This is a redux of a blog post I wrote on July 31, 2010, when I was deep in the process of raising capital for my company, TrueBody Products. Still applicable today.
For anyone who’s tried to raise investment capital for a start-up business, “Friends and Family” is the first place you’re told to look. It usually has a third “F word” tacked on the end: Fools.
Venture capitalists and angel investors use the term a lot, as in “how much have you raised from friends, family and fools?” More often it’s literally just “how much F-F-F money have you raised?” I’m not kidding, they really say that.
The “fools” part of this has always bothered me, so I was happy to hear a different interpretation for the last F Word: Followers. Your friends, family members and early adopters are usually the only ones you can convince to give you money to get your idea off the ground. You’re still too risky for angel investors (i.e. strangers with money). And venture capital funds won’t give you the time of day until your revenue figure hits the high six digits.
So I’d like to give a shout out to all the Friends, Family & Followers out there. These are people like my best friend from business school and her dad, my boss from my last “real” job, and a cousin who came into an unexpected inheritance and wanted to put some money where his values are. They believed in me and my crazy idea before I ever made a single bar of soap.

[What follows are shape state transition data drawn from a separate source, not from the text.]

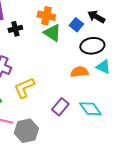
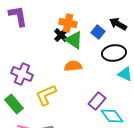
black cross: (15, 29) -> (61, 35), moved, turned -32
orange semicircle: (79, 72) -> (73, 66), moved
purple rectangle: (60, 107) -> (97, 101), moved

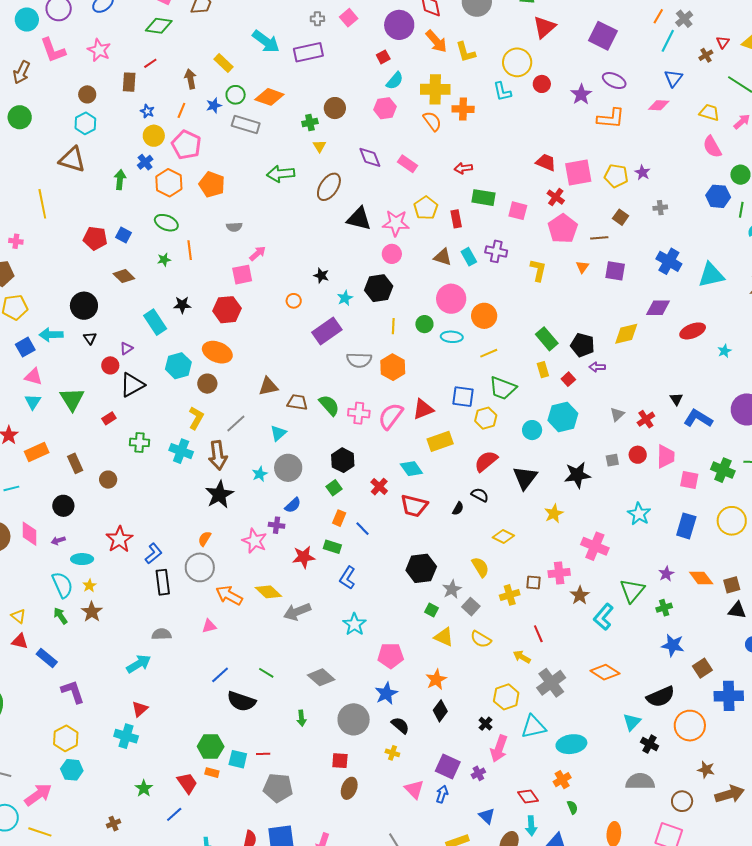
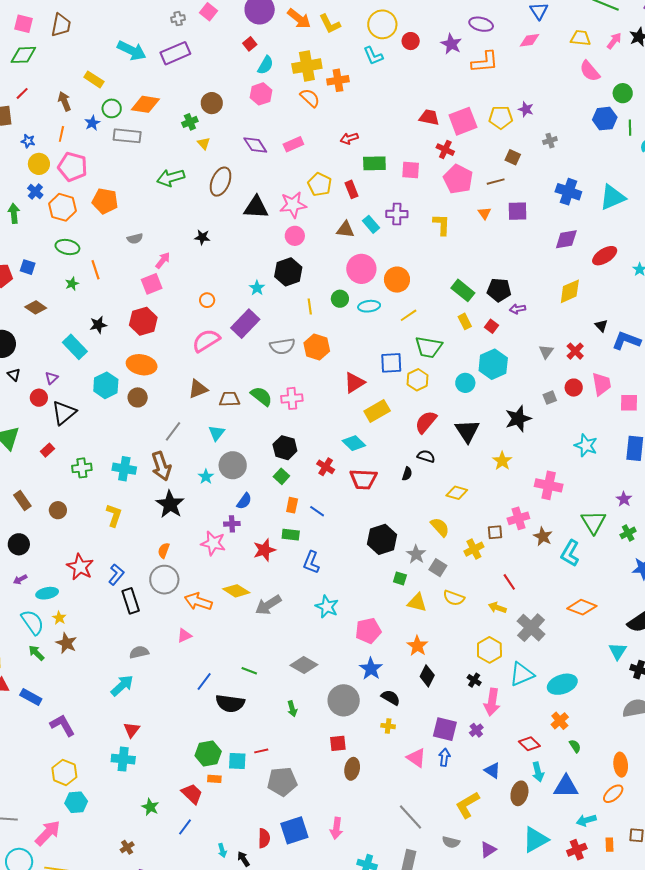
pink rectangle: (408, 164) -> (293, 144), turned -48
black star: (321, 276) -> (202, 237), moved
yellow diamond: (626, 334) -> (570, 291), moved
pink semicircle: (391, 416) -> (206, 341), moved, turned 32
yellow L-shape: (196, 418) -> (114, 515), moved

Without people like them, a lot of successful businesses would never have gotten past the idea stage. A lot of innovative products and services would still be just a dream rattling around in a frustrated entrepreneur’s head instead of breaking into the market where they might do some good. Plain and simple, friends and family investors support and encourage creativity in our economy. This article in Inc. shows that once businesses make it past the two year mark, their likelihood of failure drops dramatically. Considering what’s going on in the stock market these days, those seem like pretty good odds. So who’s the fool?